Pero eso no cambiaba el hecho de que la verdadera amenaza de muerte para Gemma se iba a producir en un futuro no muy lejano, y no podía pensar en ello sin sentir náuseas.
—Estoy tratando de retrasar sus planes, Gemma —dijo Thea—. Penn cree que ha encontrado a la chica adecuada, pero está siendo muy precavida. Todavía hay algo de tiempo, pero no mucho.
—¿Y no podrías decirme cómo romper el hechizo? —preguntó Gemma, casi suplicándole.
—Gemma, a decir verdad, ¿no crees que si yo supiera cómo romper el hechizo, a estas alturas ya lo habría hecho? —preguntó Thea—. De verdad que desearía ofrecerte alguna solución más satisfactoria. Ojalá tuviera una varita mágica para hacer que todo fuera fácil y maravilloso, pero no la tengo. Estoy atrapada en el mismo lío que tú.
—Ya lo sé, pero… —Gemma fue apagando la voz y se pasó la mano por el cabello—. Es que ya no sé qué más hacer.
—Disfruta de esta vida mientras dure —se limitó a decir Thea.
Thea se quitó la parte de abajo de su biquini y la tiró hacia atrás, por el acantilado. Después, se zambulló de cabeza desde el borde, hacia las olas que rompían debajo de ella.
Era evidente que la conversación había terminado, así que Gemma hizo lo mismo. Se quitó las sandalias y la ropa, de modo que se quedó en traje de baño. A diferencia de Thea, que saltó directamente desde el borde, Gemma prefirió tomar carrerilla. Volvió hasta la cabaña, después corrió hasta el borde y se tiró de un salto.
La caída hasta abajo, al océano, fue excitante. El ruido del viento que le daba en la cara era tan intenso que no podía oír ninguna otra cosa.

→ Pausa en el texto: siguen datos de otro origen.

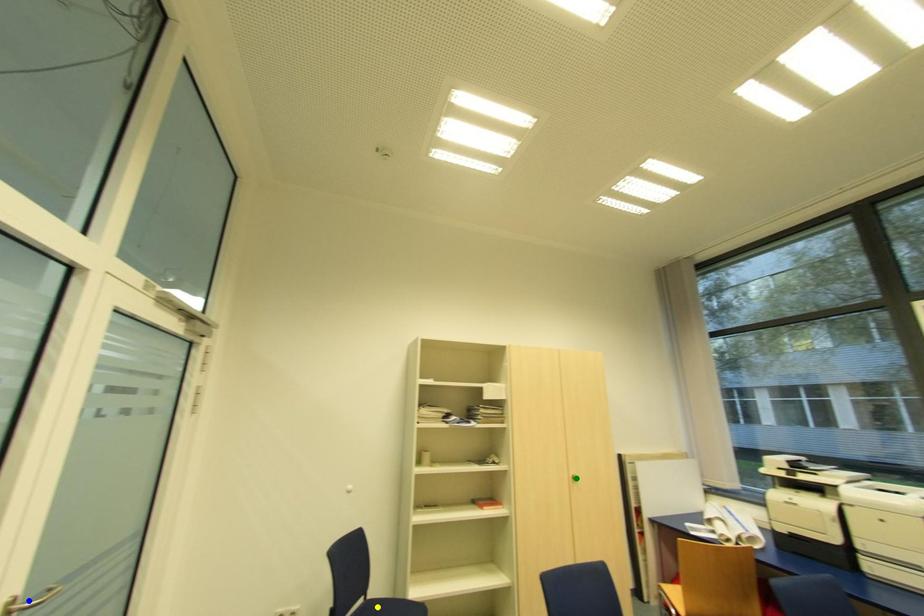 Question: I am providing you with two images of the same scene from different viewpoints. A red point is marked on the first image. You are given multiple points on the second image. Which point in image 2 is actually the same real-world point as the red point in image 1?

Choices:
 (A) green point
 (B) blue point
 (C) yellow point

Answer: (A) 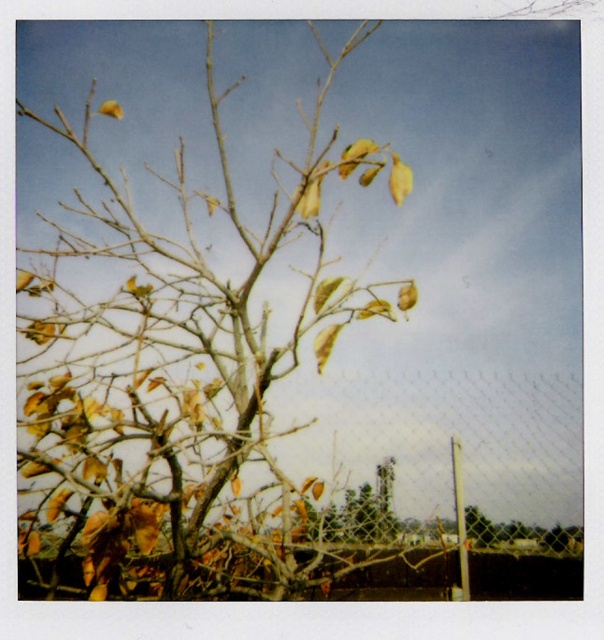 You are standing in front of the tree with sparse dry branches. There is a point marked at coordinates (185, 376). What does this point indicate?

The point at coordinates (185, 376) marks the location of the brown dry branch at center.

You are a bird looking for a place to perch. You see a brown dry branch at center and a green matte tree at center. Which one is above the other?

The brown dry branch at center is positioned over the green matte tree at center, so it is above. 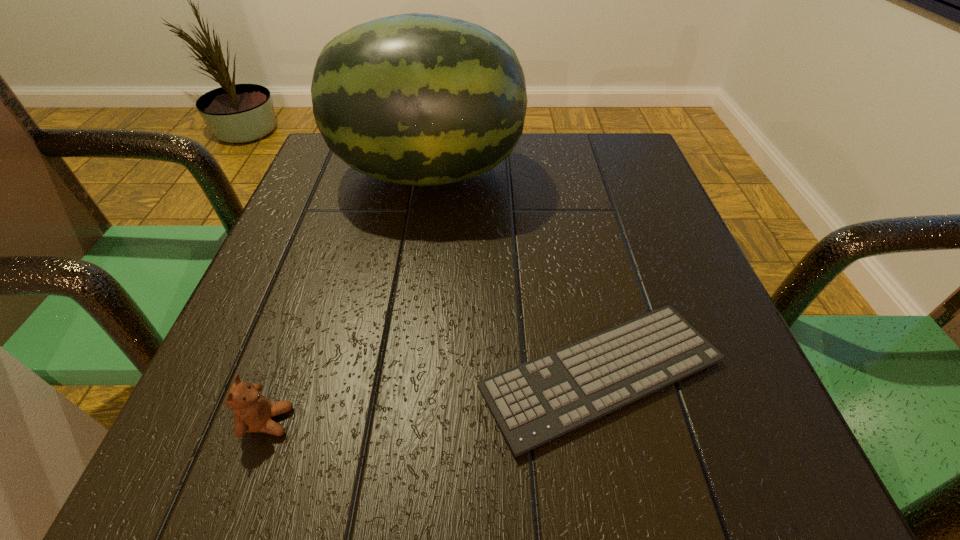 At what (x,y) coordinates should I click in order to perform the action: click on the farthest object. Please return your answer as a coordinate pair (x, y). Looking at the image, I should click on [x=417, y=99].

You are a GUI agent. You are given a task and a screenshot of the screen. Output one action in this format:
    pyautogui.click(x=<x>, y=<y>)
    Task: Click on the watermelon
    
    Given the screenshot: What is the action you would take?
    pyautogui.click(x=417, y=99)

At what (x,y) coordinates should I click in order to perform the action: click on the second tallest object. Please return your answer as a coordinate pair (x, y). The image size is (960, 540). Looking at the image, I should click on (253, 412).

Find the location of a particular element. the shortest object is located at coordinates 533,403.

At what (x,y) coordinates should I click in order to perform the action: click on vacant space located on the front of the tallest object. Please return your answer as a coordinate pair (x, y). Looking at the image, I should click on (405, 329).

Where is `vacant region located on the face of the teddy bear`? vacant region located on the face of the teddy bear is located at coordinates (417, 421).

Identify the location of blank area located on the left of the shortest object. Image resolution: width=960 pixels, height=540 pixels. (361, 374).

The width and height of the screenshot is (960, 540). Find the location of `object that is positioned at the far edge`. object that is positioned at the far edge is located at coordinates (417, 99).

In order to click on teddy bear present at the near edge in this screenshot , I will do `click(253, 412)`.

At what (x,y) coordinates should I click in order to perform the action: click on computer keyboard that is at the near edge. Please return your answer as a coordinate pair (x, y). Looking at the image, I should click on (533, 403). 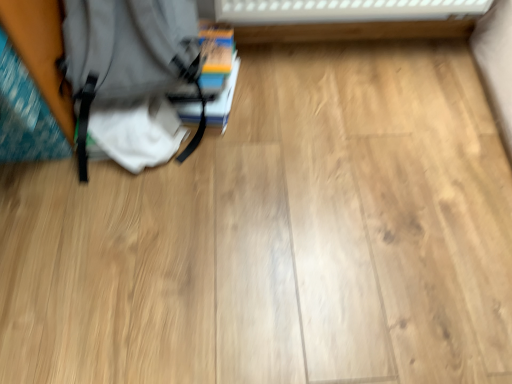 Identify the location of vacant space to the right of matte gray backpack at left. (260, 151). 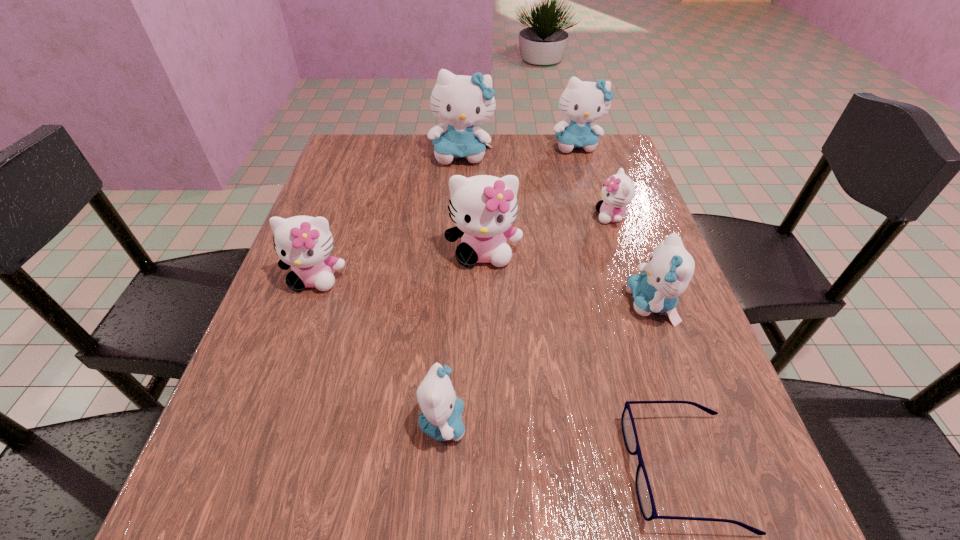 In order to click on object that is at the near right corner in this screenshot , I will do `click(644, 493)`.

Where is `vacant space at the near edge of the desktop`? Image resolution: width=960 pixels, height=540 pixels. vacant space at the near edge of the desktop is located at coordinates (381, 515).

Locate an element on the screen. Image resolution: width=960 pixels, height=540 pixels. free location at the left edge of the desktop is located at coordinates 293,425.

This screenshot has height=540, width=960. Find the location of `vacant space at the right edge of the desktop`. vacant space at the right edge of the desktop is located at coordinates (603, 291).

In the image, there is a desktop. Identify the location of vacant space at the near left corner. (225, 486).

Identify the location of vacant region at the far right corner. (592, 160).

The height and width of the screenshot is (540, 960). Find the location of `free space between the tallest object and the spectacles`. free space between the tallest object and the spectacles is located at coordinates (573, 313).

Where is `vacant point located between the tallest kitten and the fifth nearest kitten`? vacant point located between the tallest kitten and the fifth nearest kitten is located at coordinates (537, 186).

Where is `free space between the second biggest white kitten and the smallest blue kitten`? Image resolution: width=960 pixels, height=540 pixels. free space between the second biggest white kitten and the smallest blue kitten is located at coordinates (379, 350).

Find the location of a particular element. The width and height of the screenshot is (960, 540). vacant area that lies between the nearest kitten and the tallest kitten is located at coordinates (452, 289). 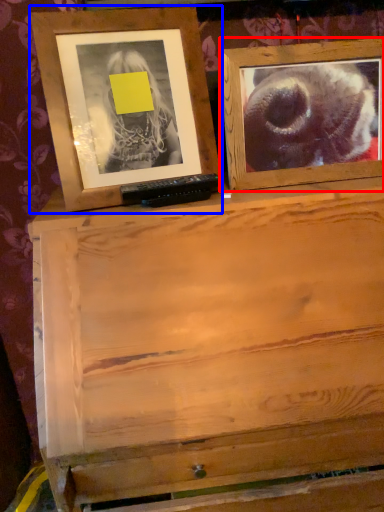 Question: Which object appears closest to the camera in this image, picture frame (highlighted by a red box) or picture frame (highlighted by a blue box)?

Choices:
 (A) picture frame
 (B) picture frame

Answer: (B) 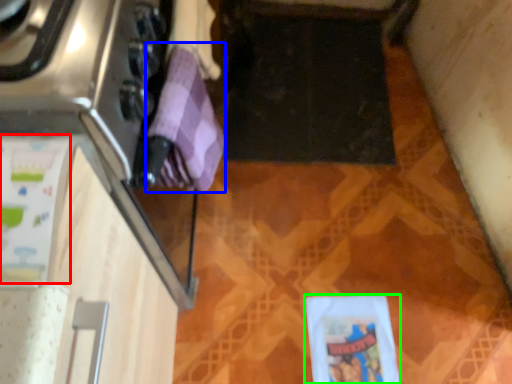 Question: Based on their relative distances, which object is farther from wrapping paper (highlighted by a red box)? Choose from wrapping paper (highlighted by a blue box) and wrapping paper (highlighted by a green box).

El cabello le golpeaba alrededor, y el estómago se le revolvió varias veces antes de llegar al agua con un chapuzón.
Los primeros instantes después de golpear contra el agua fueron dolorosos. No fue tan malo para Gemma como para Thea, porque ella había evitado todas las rocas que bordeaban la cara del acantilado. Thea tenía que haberse golpeado contra algunas, pero para cuando Gemma llegó al océano, ya no le quedaba ningún rastro de magulladuras. Sólo era una hermosa sirena que revoloteaba por el agua.
Pocos segundos después de sumergirse, Gemma sintió que el cambio empezaba a producirse. El cosquilleo en la piel cuando la carne se convertía en escamas iridiscentes. El agua que le corría por el cuerpo y que hacía que sintiera electricidad en la piel. Cada ola, cada salpicadura y cada movimiento repercutían en ella.
Si bien Thea había estado esperando a que Gemma se uniera a ella en el agua, una vez la vio, dio la vuelta y la adelantó. Gemma la siguió a toda velocidad. Salieron de la bahía, alejándose de donde hubiera gente que pudiera vislumbrarlas, y después empezaron a nadar en serio.
Se movían juntas, desplazándose una alrededor de la otra casi como si estuviesen bailando. Se sumergían muy profundamente, y después volvían a toda velocidad a la superficie, tan rápido como podían para poder saltar y volar por el aire antes de volver a zambullirse en el océano.
En esos momentos, cuando se le estremecía todo el cuerpo y le invadía una alegría tan inmensa como una ola, Gemma no sentía ningún tipo de ansiedad, ni de temor. A decir verdad, se volvía incapaz de preocuparse. Lo único que sentía —lo único que importaba— era el océano.